Sequential latency. By default, orchestrated steps execute sequentially. A five-step workflow where each step takes 100ms has a baseline latency of 500ms. The orchestrator can parallelize independent steps, but this requires explicit design — unlike choreography where parallelism is the default.

State management complexity. The orchestrator must persist its state durably to survive crashes. If the orchestrator fails mid-workflow, it must recover and resume from the correct step. This requires a reliable state store (often a database) and careful handling of partially-completed steps. What if the orchestrator crashed after sending a payment request but before recording the response?
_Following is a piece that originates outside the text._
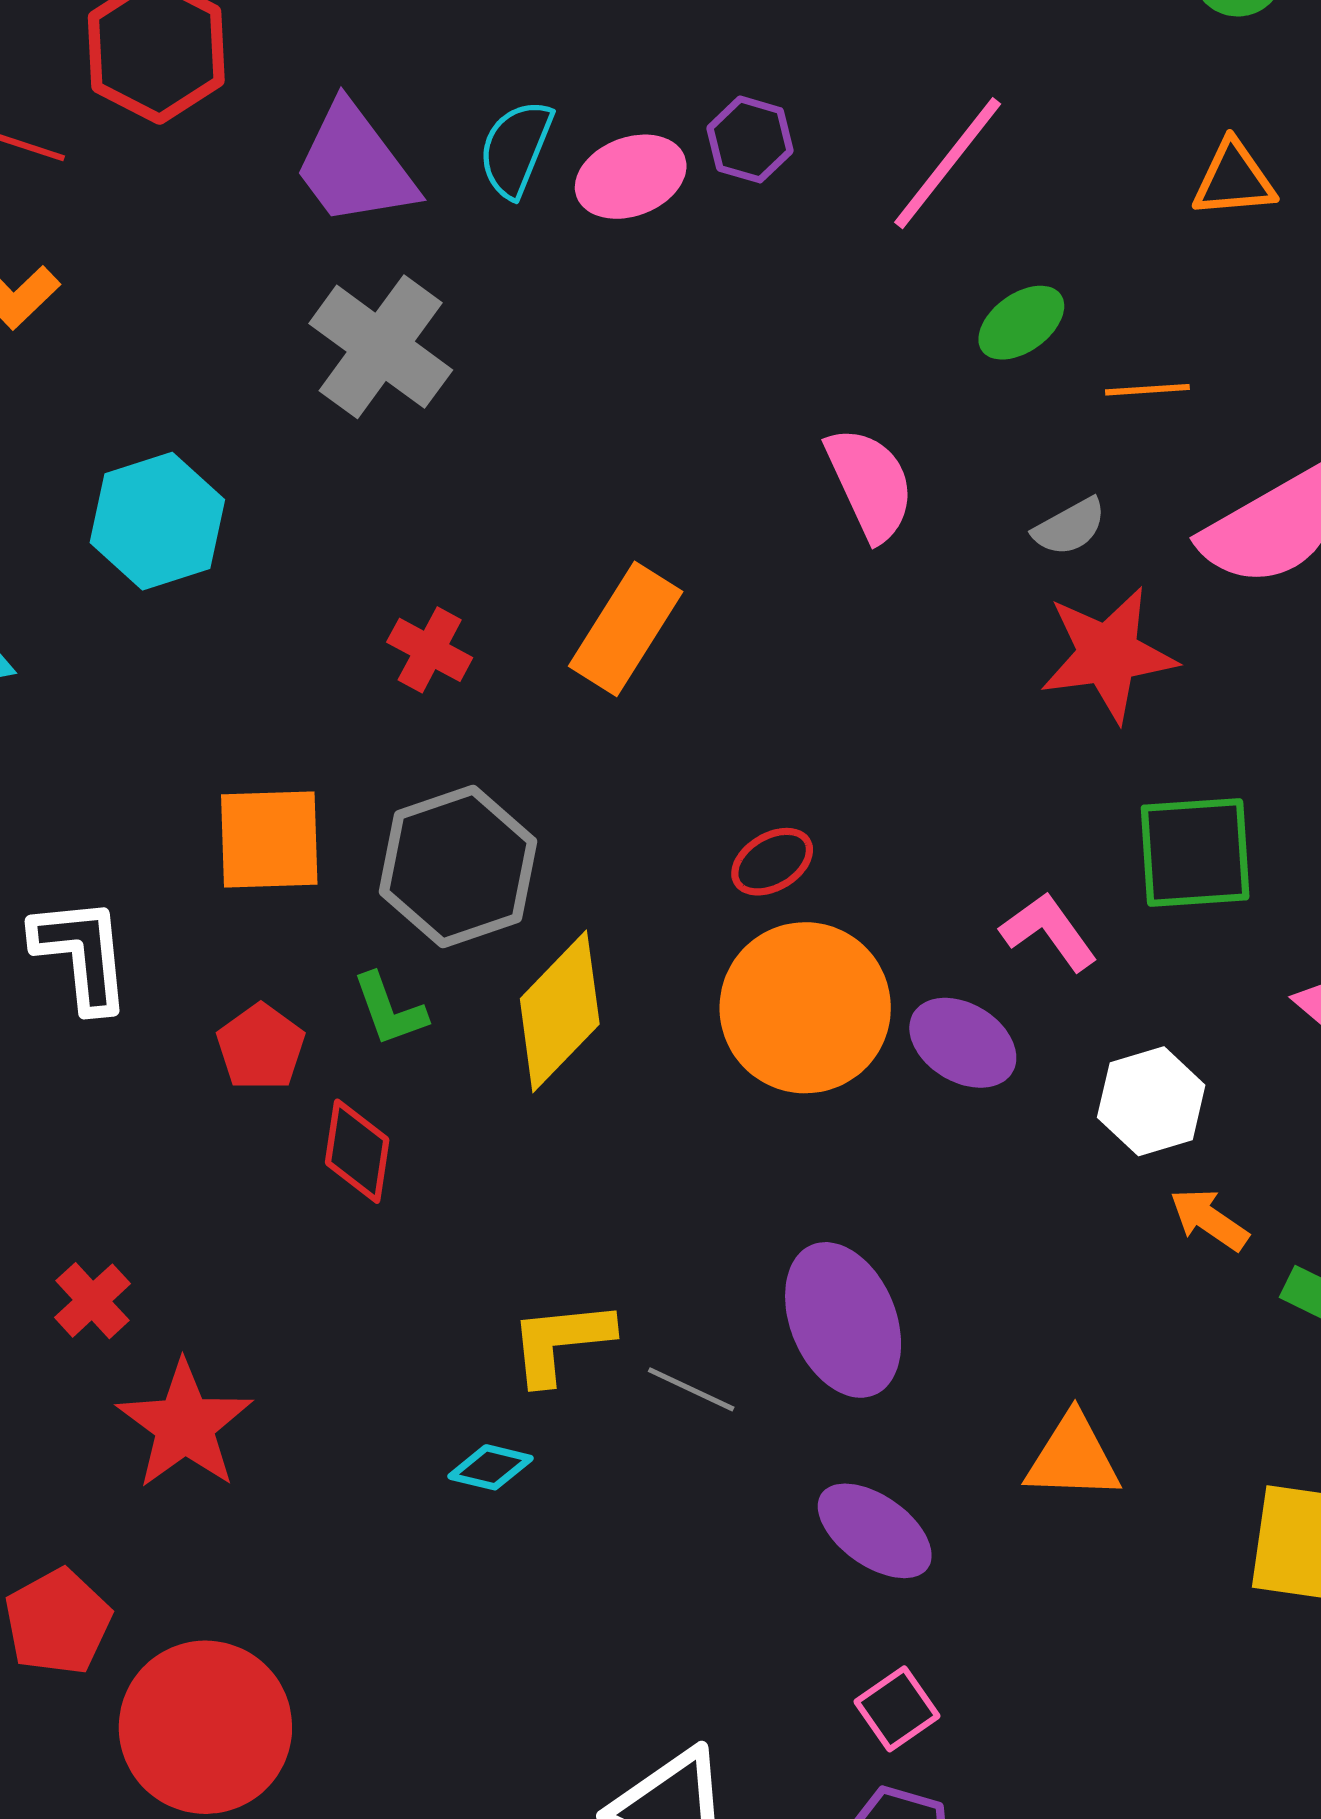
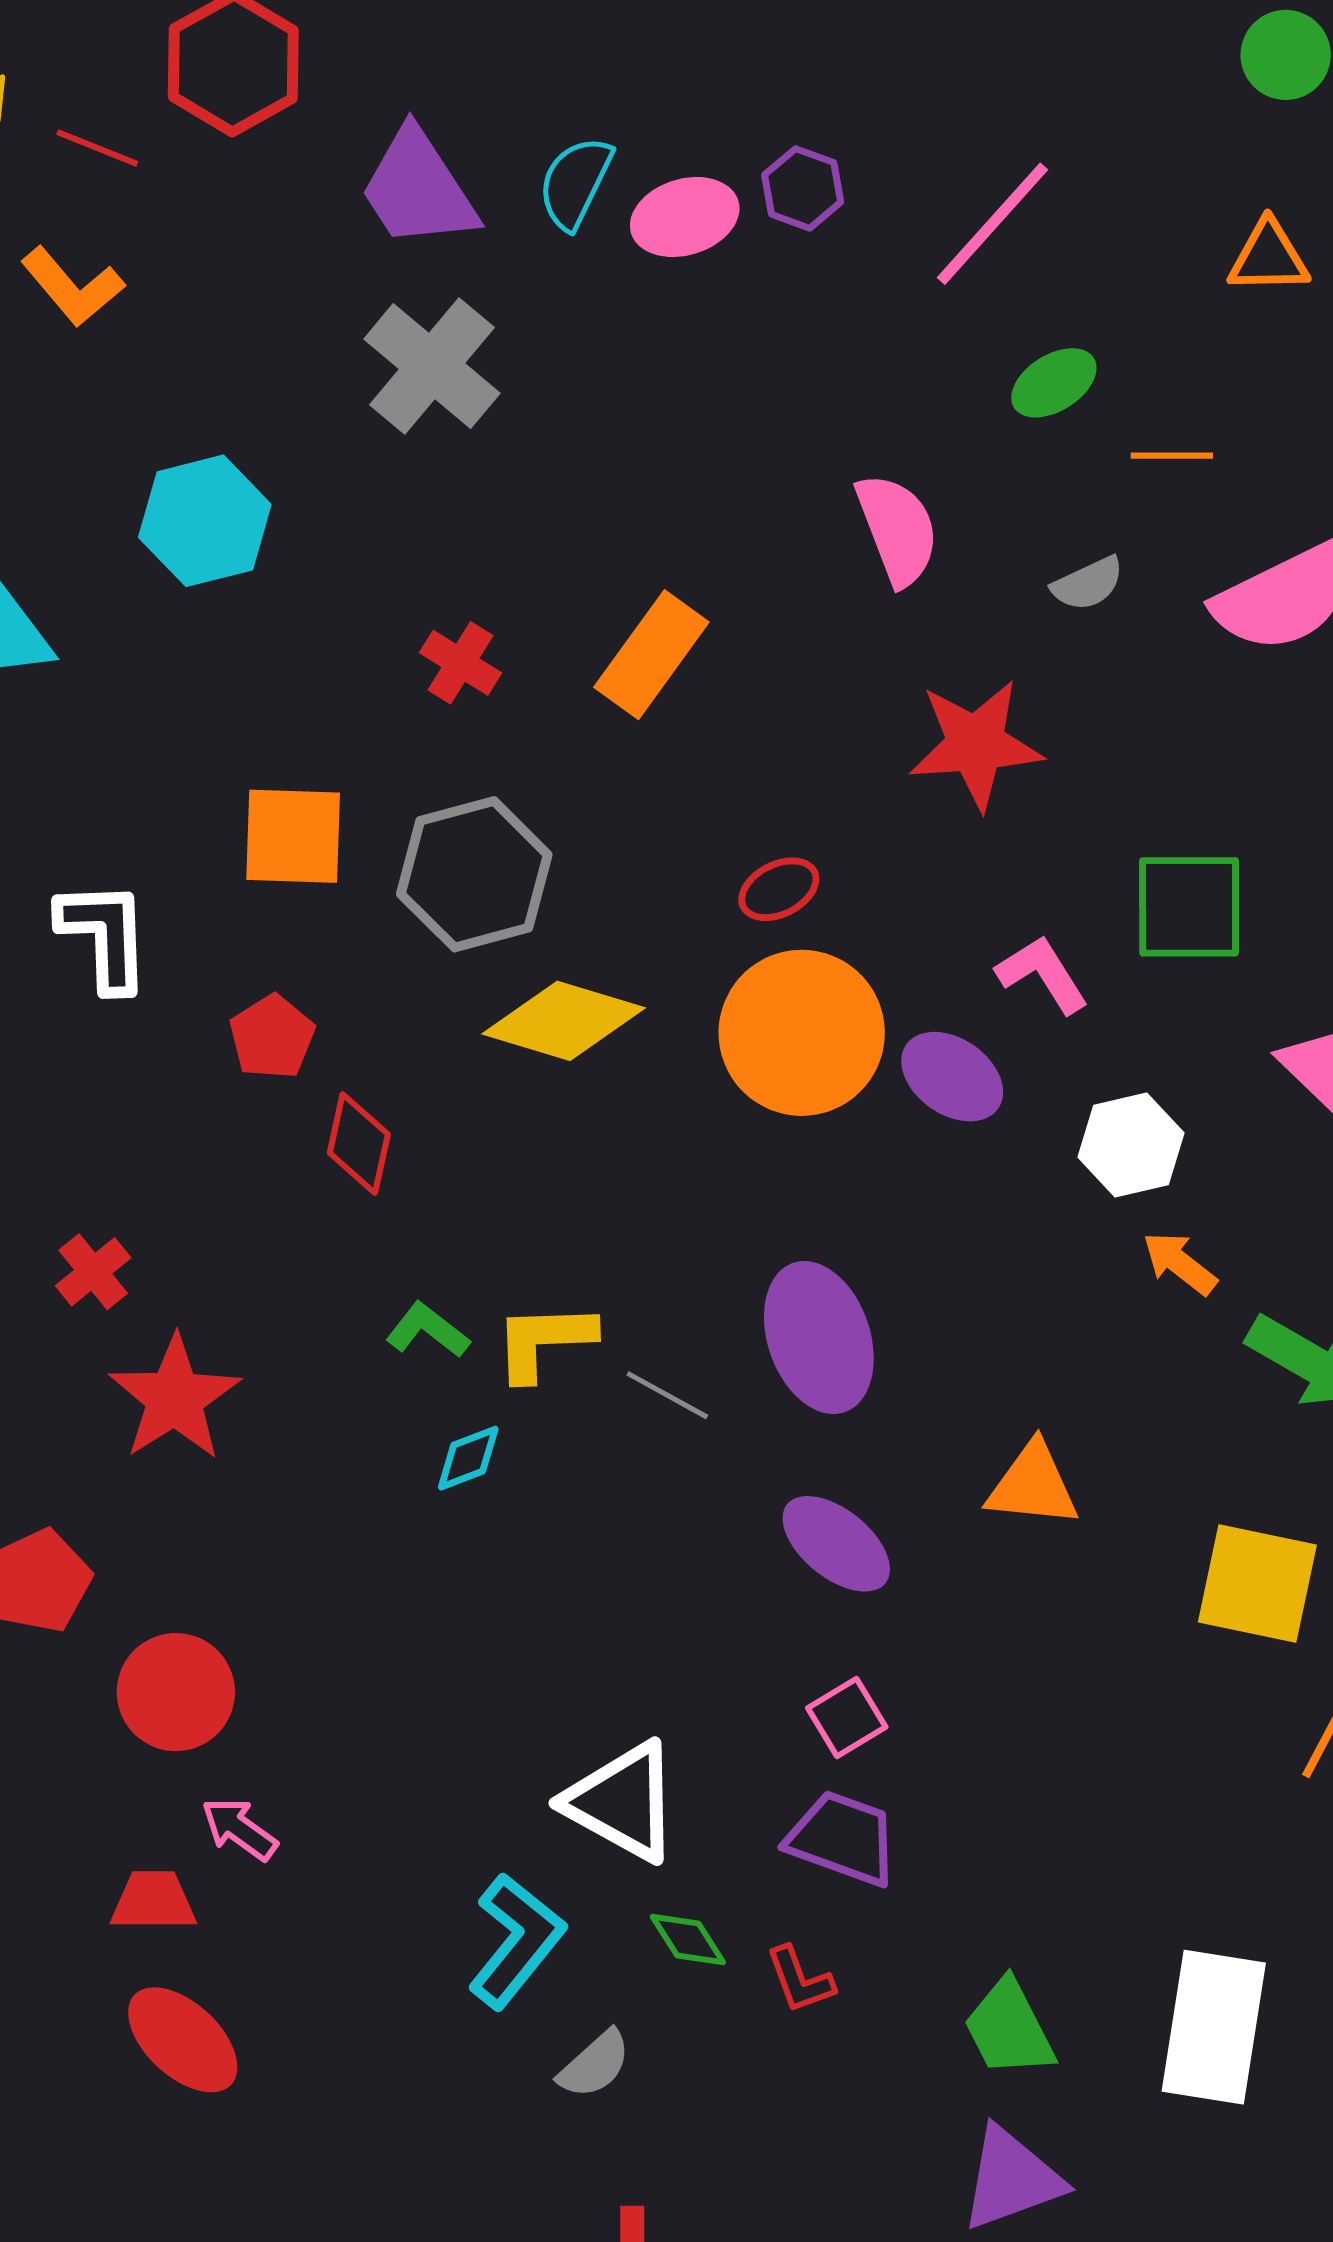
red star: (1108, 654) -> (976, 744), moved
green L-shape: (389, 1010) -> (428, 1330), moved, turned 144
yellow diamond: (560, 1011) -> (564, 1021), turned 59
cyan diamond: (491, 1467) -> (468, 1458), turned -38
red circle: (205, 1727) -> (176, 1692), size x0.7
4. Side-by-Side Comparison

Dimension	Choreography	Orchestration
Control	Decentralized — workflow emerges from event subscriptions	Centralized — single service defines and drives the workflow
Communication	Async events via message broker	Sync or async calls from orchestrator to services
Scalability	No central bottleneck; services scale independently	Orchestrator throughput is the ceiling
Coupling	Loose — services only depend on event schemas	Tighter — orchestrator knows all participating services
Workflow visibility	Implicit, spread across services — requires distributed tracing	Explicit, defined in one place — easy to read and monitor
Error handling	Each service handles its own failures; compensating events	Centralized compensation logic with full workflow context
Execution order	Implicit from event dependencies; hard to enforce strict ordering	Explicit and deterministic; enforced by the orchestrator
Parallelism	Natural — multiple consumers react to same event	Must be explicitly designed into the orchestrator
Failure isolation	High — one service’s failure does not block others	Orchestrator failure halts all workflows
Adding new steps	New service subscribes to events; no changes to existing services	Orchestrator code must be modified

The comparison is not about which pattern is “better.” Each column describes a tradeoff. Systems that need scalability and loose coupling pay for it with reduced visibility and harder error handling. Systems that need strict ordering and centralized control pay for it with a coordination bottleneck.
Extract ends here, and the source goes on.